- The Energy Mix - https://theenergymix.com -

84% of New U.S. Generating Capacity Will Deliver Fossil-Free Electricity This Year

U.S. Department of Energy/Flickr

Wind and solar will deliver 70% of new U.S. renewable energy capacity this year, compared to only 16% expected to come from natural gas, while battery storage will vault to 11% of the total, according to new data released last week by the U.S. Energy Information Administration (EIA).

Solar will be the biggest single source of new generation, at 39%, followed by wind at 31%, Greentech Media reports [1]. The much-anticipated new Vogtle nuclear plant in Georgia will supply the remaining 3% if it goes into service this year.

Like this story? Subscribe to The Energy Mix and never miss an edition of our free e-digest.

The EIA’s calculation “only counts utility-scale projects, so solar and batteries at homes and businesses will yield an even bigger clean energy tally,” Greentech notes. But even so, “the numbers indicate that the power industry has not simply accepted wind and solar power, but embraced them to such an extent that they dominate new construction. Of the new plants built this year, 84% will deliver electricity without burning fossil fuels.”

Greentech reporter Julian Spector calls that “a remarkable shift from the market landscape just a few years ago,” reflecting “continued cost declines as the industry scales up and renewable supply chains mature.” The numbers land as the Biden-Harris administration takes office with a US$2-trillion climate and green recovery plan [3] in its (proverbial) back pocket, with utility buy-in making the shift off carbon look “less threatening to industry,” he says.

Earlier in the month, S&P Global Market Intelligence projected the U.S. will add 172.5 gigawatts (that’s 172.5 billion watts) of new renewable energy capacity through 2024, including 96.8 gigawatts of solar and 75.7 GW of wind.

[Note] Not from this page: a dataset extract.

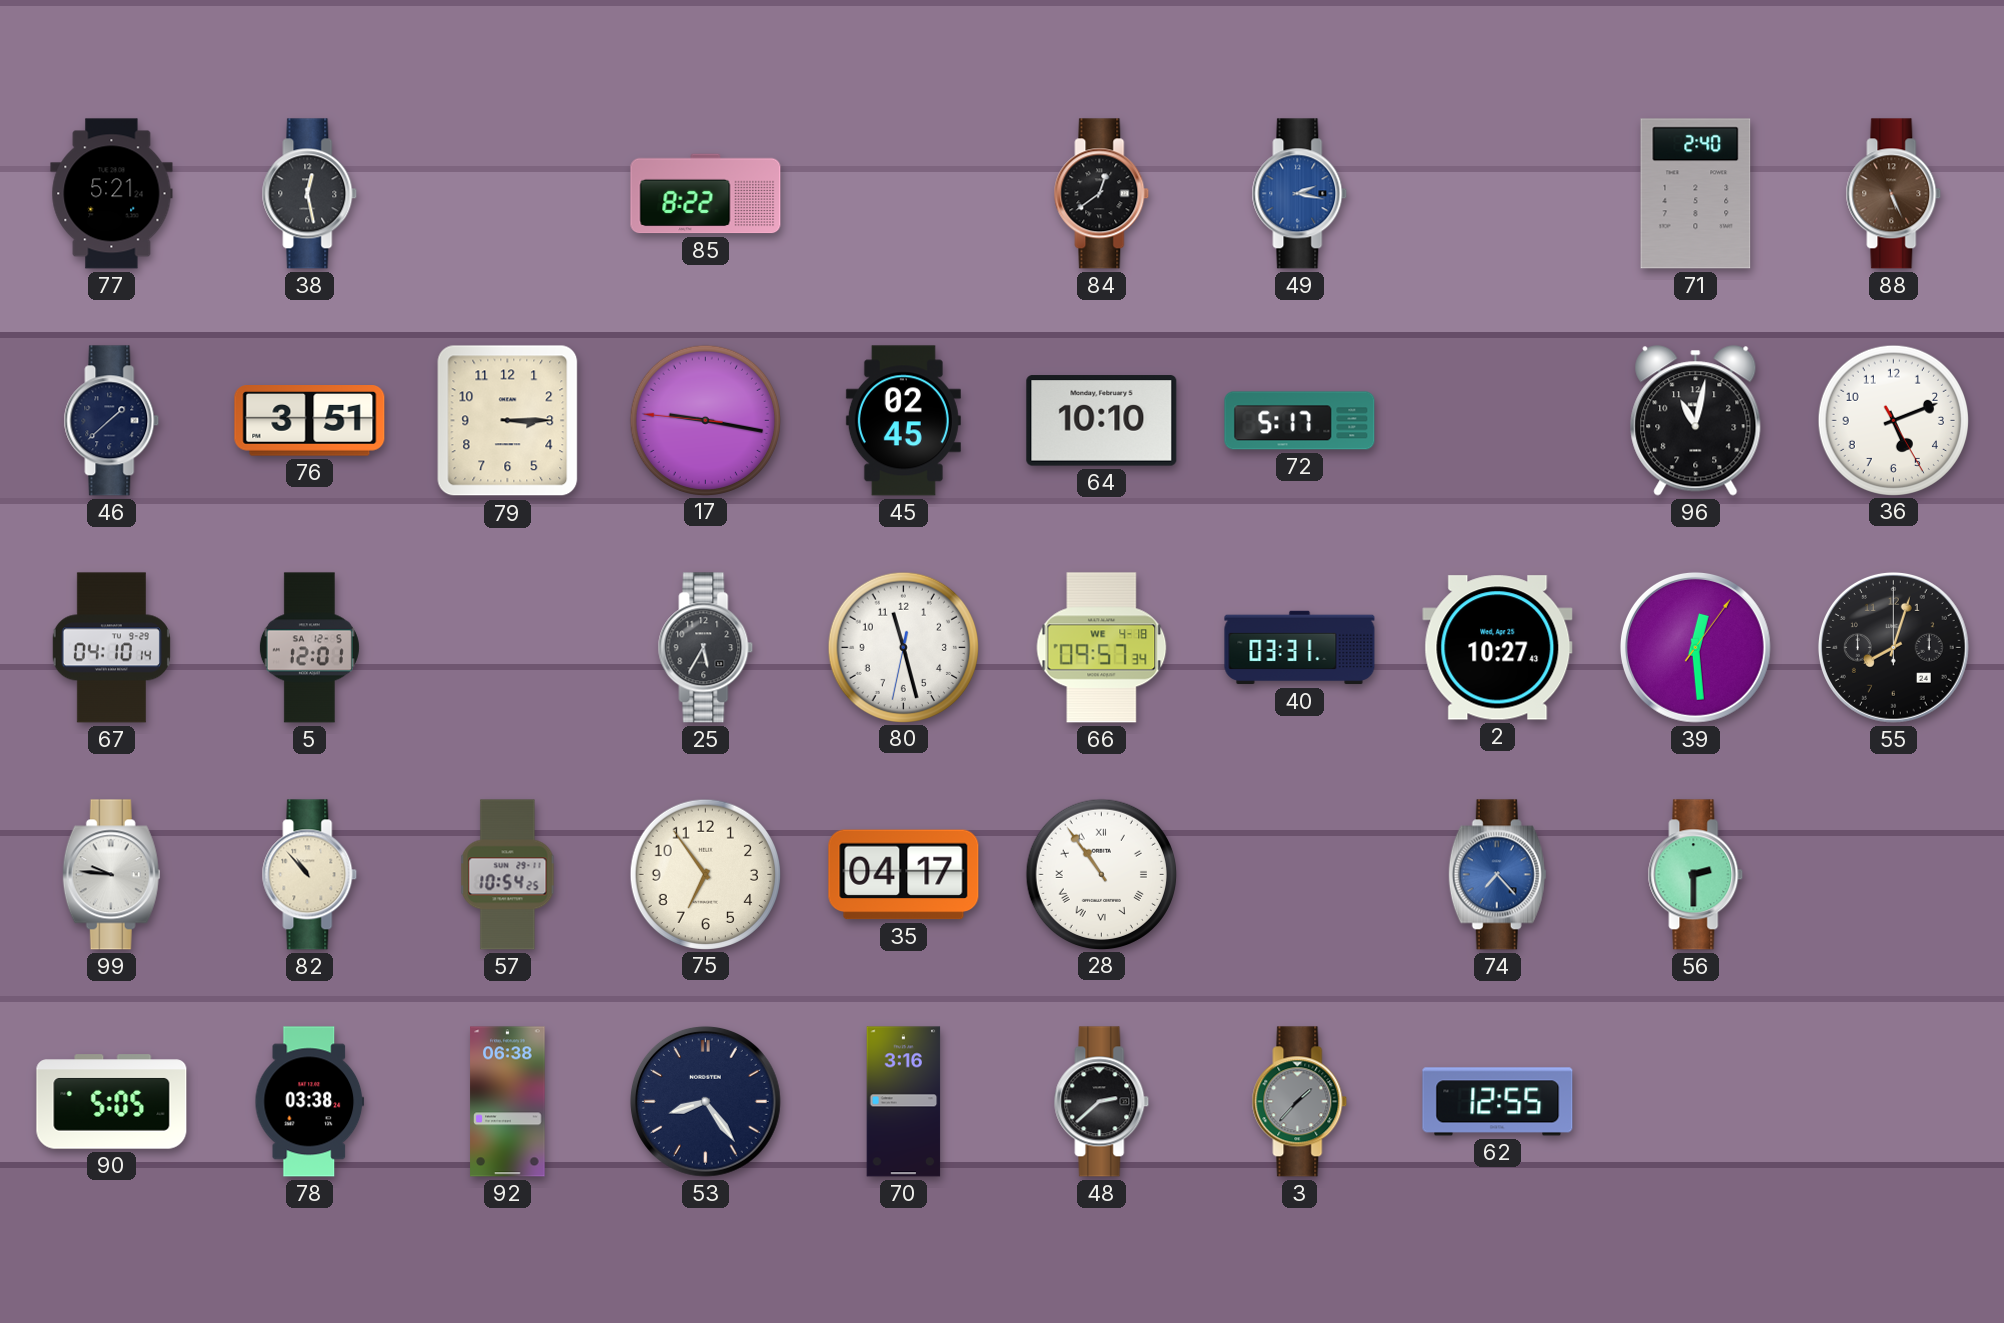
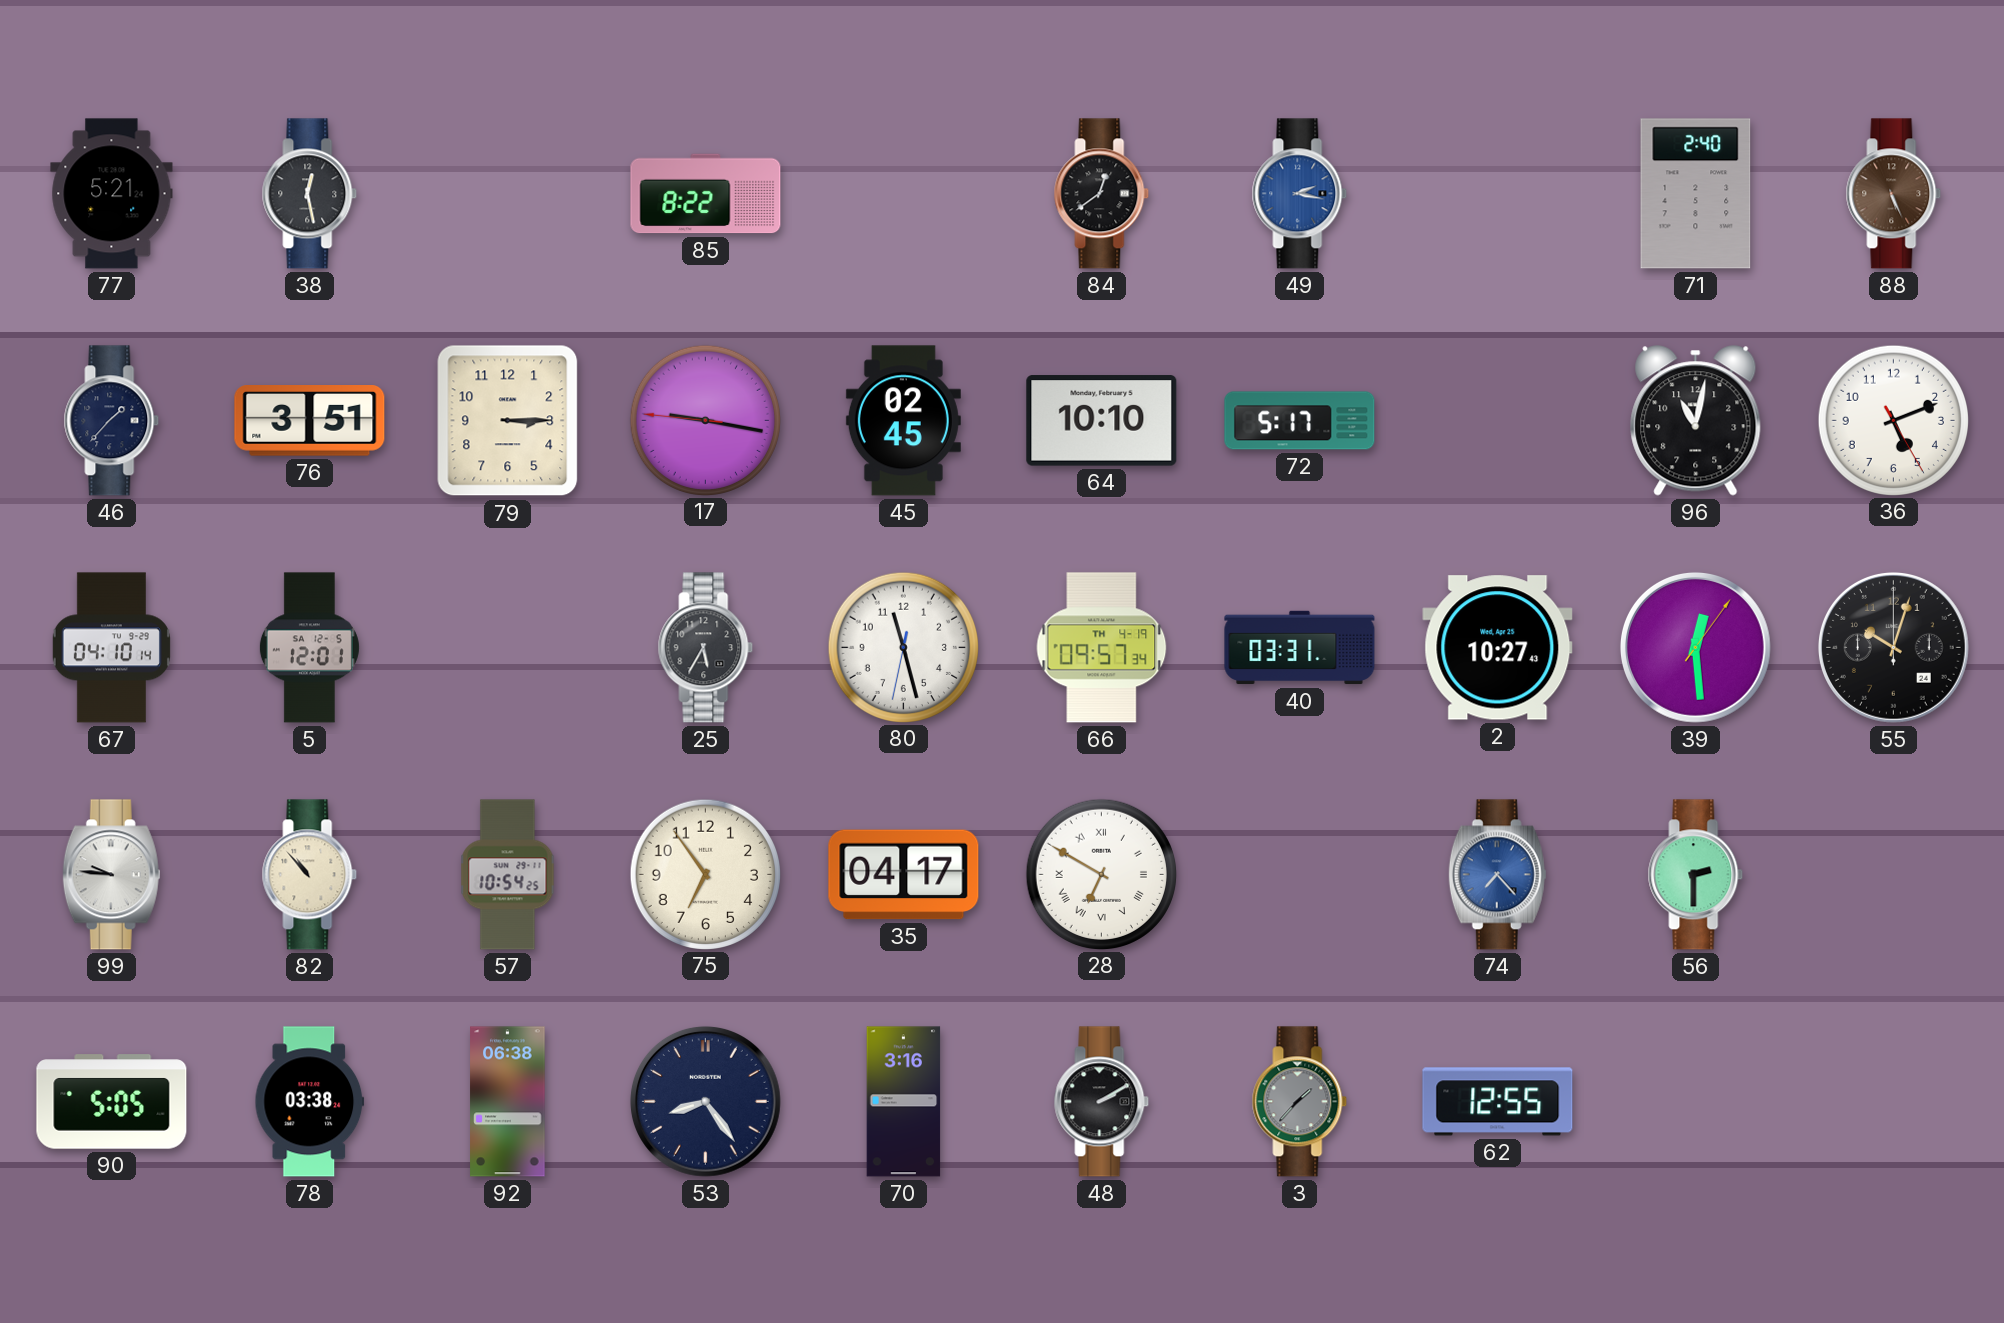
46: 1:38 -> 1:37
66 date: WE 4-18 -> TH 4-19
55: 8:03 -> 10:03
28: 10:54 -> 6:50
48: 2:38 -> 2:10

“While some of the projects may not cross the finish line, especially those in early development phases, wind and solar projects totalling 30.7 GW of capacity are now under construction,” S&P writes [4], in a post republished by the Institute for Energy Economics and Financial Analysis. “Meanwhile, 18.2 GW of projects are in advanced development, 109.3 GW are in early development, and developers announced 14.1 GW of new projects.”